Basic editing, opening, saving and even downloading already works in the editor, but it still needs a few tweaks before it really has a benefit over normal text editors (which you will be more familiar with for sure):
  • Compiling cards or creating the zip file doesn't work yet
  • The card downloader does not convert a card's name, I would like to have "Shock deals two damage to target creature or player." as "~ deals two damage to target creature or player."
    Maybe even more complex transformations like "target((zone/battlefield & type/creature) | player)" ;)
    (that's just speculation. i have no idea how to do targets or even target parsing)
  • There is a file system tree with all the cards, but currently you can't open a file by double-clicking it
  • "Save As" should be possible by dragging an opened file (they are shown in a list) onto a folder in the tree.
  • I want to display already opened/modified files with a different icon
Okay, the last one is just bells and whistles, but the others will really influence the usability. I have already created the shadowmoor hybrid lands, which was lots of copy/paste and changing names and colors. Although these cards are not parseable yet as-is, downloading the cards would have made it easier. It's not in the GUI yet, - currently, you can only download cards by multiverse-ID or card name - but the download functionality can use all of the strength of gatherer searching, so downloading exactly those ten hybrid lands shouldn't be too hard.

This editor is like a pet to me. I know I have better things to do - combat, namely - but right now I want to get this working.

Sunday, May 9, 2010

Implementing some cards

Okay, I think I've spent enough time on how abilities work in my problem, but it's definitely easier when viewing some real cards.

In reality, I haven't done much of the work yet that would make making cards interesting - no targeting, no damage, no destruction or sacrificing - it's essentially creating and spending mana right now.

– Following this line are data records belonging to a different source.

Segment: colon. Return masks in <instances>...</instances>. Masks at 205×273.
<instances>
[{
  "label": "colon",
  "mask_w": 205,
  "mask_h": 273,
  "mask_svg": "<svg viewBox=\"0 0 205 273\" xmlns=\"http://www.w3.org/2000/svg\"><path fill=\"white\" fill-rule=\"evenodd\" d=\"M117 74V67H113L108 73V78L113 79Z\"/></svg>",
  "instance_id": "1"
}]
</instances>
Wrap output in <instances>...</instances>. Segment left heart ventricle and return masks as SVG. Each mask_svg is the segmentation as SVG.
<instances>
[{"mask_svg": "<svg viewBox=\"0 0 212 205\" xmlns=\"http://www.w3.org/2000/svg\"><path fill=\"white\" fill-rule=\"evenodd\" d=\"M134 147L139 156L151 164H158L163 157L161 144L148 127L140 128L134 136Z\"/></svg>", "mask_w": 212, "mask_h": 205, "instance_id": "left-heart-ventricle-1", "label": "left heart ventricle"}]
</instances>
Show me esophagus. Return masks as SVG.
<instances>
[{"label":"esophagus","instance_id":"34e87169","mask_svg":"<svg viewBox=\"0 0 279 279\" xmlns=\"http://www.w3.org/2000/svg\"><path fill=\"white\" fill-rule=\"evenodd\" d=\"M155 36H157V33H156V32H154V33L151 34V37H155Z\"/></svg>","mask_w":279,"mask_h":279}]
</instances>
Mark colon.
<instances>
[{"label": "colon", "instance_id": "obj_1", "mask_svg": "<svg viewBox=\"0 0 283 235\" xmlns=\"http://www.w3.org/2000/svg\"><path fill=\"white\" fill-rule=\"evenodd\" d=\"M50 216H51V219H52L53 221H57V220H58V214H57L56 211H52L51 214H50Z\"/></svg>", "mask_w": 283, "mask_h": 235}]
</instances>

Before I come to the interesting cards which can't be done yet, I'll show you what already works in this post. I have done a simple parser for cards. In fact, it's quite extensible and can be configured to plug-in different file formats. The only file format by now is a plain text format, for which in turn different line-parsers can be plugged in.

And now to the cards:

name    Forest
super   basic
type    land - forest

The basic land types have the mana producing ability implied, which are also parsed as any other mana ability. I'm not sure how this will work with adding and removing basic land types, but it's like that for now.

name    Graven Cairns
type    land
text    {T}: Add {1} to your mana pool.
text    {B/R}, {T}: Add {B}{B} to your mana pool.
text    {B/R}, {T}: Add {B}{R} to your mana pool.
text    {B/R}, {T}: Add {R}{R} to your mana pool.

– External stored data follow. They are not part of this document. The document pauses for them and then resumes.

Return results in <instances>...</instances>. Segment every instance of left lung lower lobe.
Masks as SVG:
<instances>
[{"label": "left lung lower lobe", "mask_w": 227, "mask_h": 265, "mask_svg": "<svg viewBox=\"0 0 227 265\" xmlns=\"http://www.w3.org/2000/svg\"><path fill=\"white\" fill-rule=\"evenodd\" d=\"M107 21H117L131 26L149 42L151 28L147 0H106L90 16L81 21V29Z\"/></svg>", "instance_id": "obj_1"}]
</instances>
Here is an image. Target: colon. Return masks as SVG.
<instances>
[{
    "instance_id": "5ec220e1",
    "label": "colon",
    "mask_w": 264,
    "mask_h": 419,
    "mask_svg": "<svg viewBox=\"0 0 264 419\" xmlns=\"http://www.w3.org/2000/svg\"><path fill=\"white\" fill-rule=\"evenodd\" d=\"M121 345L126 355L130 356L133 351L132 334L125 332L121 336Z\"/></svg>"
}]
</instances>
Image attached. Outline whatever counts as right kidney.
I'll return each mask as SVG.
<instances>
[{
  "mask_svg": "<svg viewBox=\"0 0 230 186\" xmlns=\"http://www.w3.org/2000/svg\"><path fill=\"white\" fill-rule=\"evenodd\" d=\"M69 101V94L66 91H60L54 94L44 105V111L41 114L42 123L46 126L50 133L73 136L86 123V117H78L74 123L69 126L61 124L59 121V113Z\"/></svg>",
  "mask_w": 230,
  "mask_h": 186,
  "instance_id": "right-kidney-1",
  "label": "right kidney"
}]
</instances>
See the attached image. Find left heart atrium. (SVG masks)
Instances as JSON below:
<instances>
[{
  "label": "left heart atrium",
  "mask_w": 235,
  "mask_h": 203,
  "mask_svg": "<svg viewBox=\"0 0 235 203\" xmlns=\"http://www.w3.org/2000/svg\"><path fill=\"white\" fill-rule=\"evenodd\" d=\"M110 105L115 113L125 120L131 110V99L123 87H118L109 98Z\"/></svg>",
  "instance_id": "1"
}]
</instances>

Right now, there are only activated abilities. Costs and Effect are parsed separately, and every cost is parsed on its own. By now, any combination of mana costs and Tap or untap costs are working. The only Effect is "Add ... to your mana pool." Things like "{B}{B}, {B}{R} or {R}{R}" are not possible by now, neither are hybrid symbols (they only work for costs), so I write it as three abilities.

name    Dryad Arbor
color   green
type    land - forest
type    creature - dryad
pt      1/1
text    (Dryad Arbor isn't a spell, it's affected by summoning sickness, and it has "{T}: Add {G} to your mana pool.")
text    Dryad Arbor is green.

Here you can see that every type is specified on its own line only with its corresponding subtypes. The two "text" lines here are actually nonfunctional. The "Dryad Arbor is green." Ability is actually implemented by the "color" line, and the mana ability comes from the forest subtype.